The U.S. Supreme Court ruled that a manager’s crude comments and “contemptible” behavior toward an older employee were insufficient to constitute age or sex discrimination.

By Robin E. Perkins

On June 15, 2015, in Rickard v. Swedish Match North America, Inc., Case No. 14-1264, the U.S. Supreme Court declined to hear the Eighth Circuit’s ruling that a Swedish Match North America, Inc. manager’s crude comments and “contemptible” behavior toward an older employee were insufficient to constitute age or sex discrimination.

After Donald Rickard retired, citing health issues related to the stress of his hostile work environment, he filed suit for hostile work environment, disparate treatment, and retaliation, among other claims. Rickard’s lawsuit asserted that his manager, Donald Payne, referred to Rickard as an “old man” and was overly critical of his work. Rickard alleged that Payne squeezed his nipple while simultaneously stating “this is a form of sexual harassment.” Additionally, Rickard claimed that Payne took Rickard’s towel, rubbed it on his crotch and then returned it to Rickard.

An Arkansas federal judge granted summary judgment in favor of the employer, Swedish Match, which decision was appealed to the Eighth Circuit.
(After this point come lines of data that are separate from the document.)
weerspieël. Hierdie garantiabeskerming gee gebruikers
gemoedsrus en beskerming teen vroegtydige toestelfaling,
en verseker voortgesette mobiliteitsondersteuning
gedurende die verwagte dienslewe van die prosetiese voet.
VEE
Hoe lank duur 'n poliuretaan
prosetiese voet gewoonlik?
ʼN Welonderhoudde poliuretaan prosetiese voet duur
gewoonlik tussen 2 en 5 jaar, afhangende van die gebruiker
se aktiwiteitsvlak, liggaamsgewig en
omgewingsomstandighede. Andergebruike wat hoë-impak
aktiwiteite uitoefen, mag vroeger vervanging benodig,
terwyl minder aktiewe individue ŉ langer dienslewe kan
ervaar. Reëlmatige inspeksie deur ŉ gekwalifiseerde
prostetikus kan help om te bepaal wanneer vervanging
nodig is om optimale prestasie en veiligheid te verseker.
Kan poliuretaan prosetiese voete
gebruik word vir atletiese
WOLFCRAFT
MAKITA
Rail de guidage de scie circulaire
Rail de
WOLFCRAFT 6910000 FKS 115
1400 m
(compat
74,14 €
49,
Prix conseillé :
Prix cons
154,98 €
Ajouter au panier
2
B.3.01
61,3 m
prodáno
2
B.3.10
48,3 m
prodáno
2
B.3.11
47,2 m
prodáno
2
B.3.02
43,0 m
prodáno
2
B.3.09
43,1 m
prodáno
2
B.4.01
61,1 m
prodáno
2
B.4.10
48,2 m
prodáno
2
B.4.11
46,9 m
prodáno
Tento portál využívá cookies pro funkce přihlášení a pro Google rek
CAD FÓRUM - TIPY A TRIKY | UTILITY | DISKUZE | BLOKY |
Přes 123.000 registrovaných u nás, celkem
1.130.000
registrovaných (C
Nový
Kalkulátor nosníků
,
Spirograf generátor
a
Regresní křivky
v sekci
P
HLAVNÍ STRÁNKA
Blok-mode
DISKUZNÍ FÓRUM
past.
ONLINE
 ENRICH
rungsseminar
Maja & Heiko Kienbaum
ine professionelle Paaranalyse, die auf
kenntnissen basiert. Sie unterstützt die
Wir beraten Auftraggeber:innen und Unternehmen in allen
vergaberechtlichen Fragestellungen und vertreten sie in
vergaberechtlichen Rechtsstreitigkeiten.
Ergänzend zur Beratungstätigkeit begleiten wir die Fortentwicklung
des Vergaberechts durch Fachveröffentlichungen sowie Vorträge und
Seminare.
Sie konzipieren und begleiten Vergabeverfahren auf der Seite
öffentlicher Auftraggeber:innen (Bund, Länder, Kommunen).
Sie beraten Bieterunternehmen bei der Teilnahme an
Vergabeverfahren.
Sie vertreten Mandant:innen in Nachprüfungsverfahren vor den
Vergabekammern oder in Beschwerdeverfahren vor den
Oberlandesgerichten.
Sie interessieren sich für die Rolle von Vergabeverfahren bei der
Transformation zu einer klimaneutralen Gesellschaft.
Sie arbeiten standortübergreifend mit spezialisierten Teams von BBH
The Eighth Circuit held that while Payne’s behavior was contemptible and he used a “crude managerial style,” his conduct did not have a significant impact on Rickard’s employment and was insufficient to establish conduct “motivated by sexual desire.”

Rickard asserted that the Eighth Circuit decision failed to consider several of its prior rulings that recognized similar homosexual actions as sexual harassment. Yet, ultimately, the Supreme Court’s denial of Rickard’s cert petition confirmed the Eighth Circuit’s decision that this and similar conduct does not rise to the level necessary to establish employee discrimination claims.